Perhaps I should have viewed the two exhibitions in reverse order. After the scintillating colour of one I was left with the sepia toned staleness of the other and even where colour was lavishly applied with a visible brush by painterly artists, the colour took second place. In one gallery of the AGSA was 100 years of the Archibald Portrait Prize, the annual competition run by the Art Gallery of NSW and judged by the gallery directors and in the other the video portraits of Robert Wilson.
The ‘Archies’ exhibition was on its national tour with this year’s winner just as steeped in controversy as were many of the previous winners. As a leading critic pointed out, there were much better portraits that the one that was this year’s eventual winner and hundreds beyond that didn’t even make the cut. The criteria for selection remain a mystery other than that the judging committee all agreed. The public, for their part, seldom agree with the choice.
The early winners of the Archie have a sameness about them largely due to the same artist popping up continually but it is more than that. The morbid brown backgrounds occupying anything up to half of the picture space and the accent on photographic semblance, place them in a past where the figure itself had to do all of the work. There is no doubt that they are well painted but the approach is dated. Further into the hundred year history we find all sorts of stylistic experimentation with hints of expressionism, fauvism, cubism and almost caricature.
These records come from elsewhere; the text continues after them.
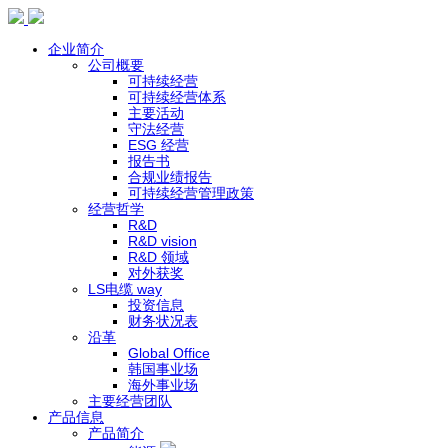
企业简介
公司概要
可持续经营
可持续经营体系
主要活动
守法经营
ESG 经营
报告书
合规业绩报告
可持续经营管理政策
经营哲学
R&D
R&D vision
R&D 领域
对外获奖
LS电缆 way
投资信息
财务状况表
沿革
Global Office
韩国事业场
海外事业场
主要经营团队
产品信息
产品简介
However, what may well have been a radical departure from tradition in its day looks just as dated and passive as everything else. The Brett Whitely collection in particular has taken on an unpleasant character and while his drug dependence and contorted forms were honest attempts at rawness and stylisation, they look less palatable at this vantage point than his landscape work.
Those works where the background had been incorporated into the portrait as an environment stood up better than those of the early days when the isolated figure against a murky background removed the subject from any societal reality. However, the more recent stylistic tendency to incorporate other faces or figures as clues to character seemed forced. Where this prize is heading in the future is anyone’s guess.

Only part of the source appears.